Diversification Opportunities for ATP 30 and E For

0.61
  Correlation Coefficient

Poor diversification

The 3 months correlation between ATP and EFORL is 0.61. Overlapping area represents the amount of risk that can be diversified away by holding ATP 30 Public and E for L in the same portfolio, assuming nothing else is changed. The correlation between historical prices or returns on E for L and ATP 30 is a relative statistical measure of the degree to which these equity instruments tend to move together. The correlation coefficient measures the extent to which returns on ATP 30 Public are associated (or correlated) with E For. Values of the correlation coefficient range from -1 to +1, where. The correlation of zero (0) is possible when the price movement of E for L has no effect on the direction of ATP 30 i.e., ATP 30 and E For go up and down completely randomly.

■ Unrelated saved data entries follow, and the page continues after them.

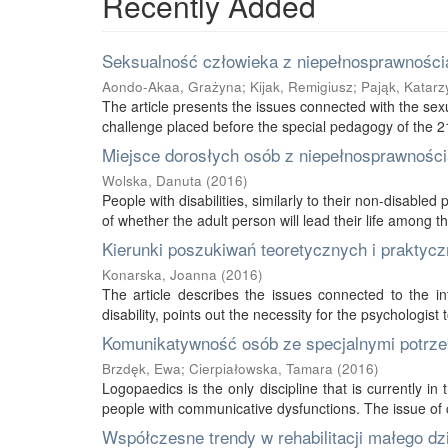
Recently Added
Seksualność człowieka z niepełnosprawnością
Aondo-Akaa, Grażyna
;
Kijak, Remigiusz
;
Pająk, Katarz
The article presents the issues connected with the sexu
challenge placed before the special pedagogy of the 21s
Miejsce dorosłych osób z niepełnosprawnością
Wolska, Danuta
(
2016
)
People with disabilities, similarly to their non-disabled
of whether the adult person will lead their life among thei
Kierunki poszukiwań teoretycznych i praktycz
Konarska, Joanna
(
2016
)
The article describes the issues connected to the int
disability, points out the necessity for the psychologist 
Komunikatywność osób ze specjalnymi potrze
Brzdęk, Ewa
;
Cierpiałowska, Tamara
(
2016
)
Logopaedics is the only discipline that is currently 
people with communicative dysfunctions. The issue of 
Współczesne trendy w rehabilitacji małego d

Pair Corralation between ATP 30 and E For

Assuming the 90 days trading horizon ATP 30 is expected to generate 7.33 times less return on investment than E For. But when comparing it to its historical volatility, ATP 30 Public is 2.61 times less risky than E For. It trades about 0.09 of its potential returns per unit of risk. E for L is currently generating about 0.25 of returns per unit of risk over similar time horizon. If you would invest  12.00  in E for L on September 12, 2024 and sell it today you would earn a total of  16.00  from holding E for L or generate 133.33% return on investment over 90 days.
Time Period3 Months [change]
DirectionMoves Together 
StrengthSignificant
Accuracy100.0%
ValuesDaily Returns

ATP 30 Public  vs.  E for L

 Performance 
       Timeline  
ATP 30 Public 

Risk-Adjusted Performance

6 of 100

 
Weak
 
Strong
Modest
Compared to the overall equity markets, risk-adjusted returns on investments in ATP 30 Public are ranked lower than 6 (%) of all global equities and portfolios over the last 90 days. Despite somewhat weak fundamental drivers, ATP 30 sustained solid returns over the last few months and may actually be approaching a breakup point.
E for L 

Risk-Adjusted Performance

19 of 100

 
Weak
 
Strong
Solid
Compared to the overall equity markets, risk-adjusted returns on investments in E for L are ranked lower than 19 (%) of all global equities and portfolios over the last 90 days. Despite somewhat conflicting fundamental drivers, E For sustained solid returns over the last few months and may actually be approaching a breakup point.

ATP 30 and E For Volatility Contrast

   Predicted Return Density   
       Returns  

Pair Trading with ATP 30 and E For

The main advantage of trading using opposite ATP 30 and E For positions is that it hedges away some unsystematic risk. Because of two separate transactions, even if ATP 30 position performs unexpectedly, E For can make up some of the losses. Pair trading also minimizes risk from directional movements in the market. For example, if an entire industry or sector drops because of unexpected headlines, the short position in E For will offset losses from the drop in E For's long position.
The idea behind ATP 30 Public and E for L pairs trading is to make the combined position market-neutral, meaning the overall market's direction will not affect its win or loss (or potential downside or upside). This can be achieved by designing a pairs trade with two highly correlated stocks or equities that operate in a similar space or sector, making it possible to obtain profits through simple and relatively low-risk investment.
Check out your portfolio center.
Note that this page's information should be used as a complementary analysis to find the right mix of equity instruments to add to your existing portfolios or create a brand new portfolio. You can also try the FinTech Suite module to use AI to screen and filter profitable investment opportunities.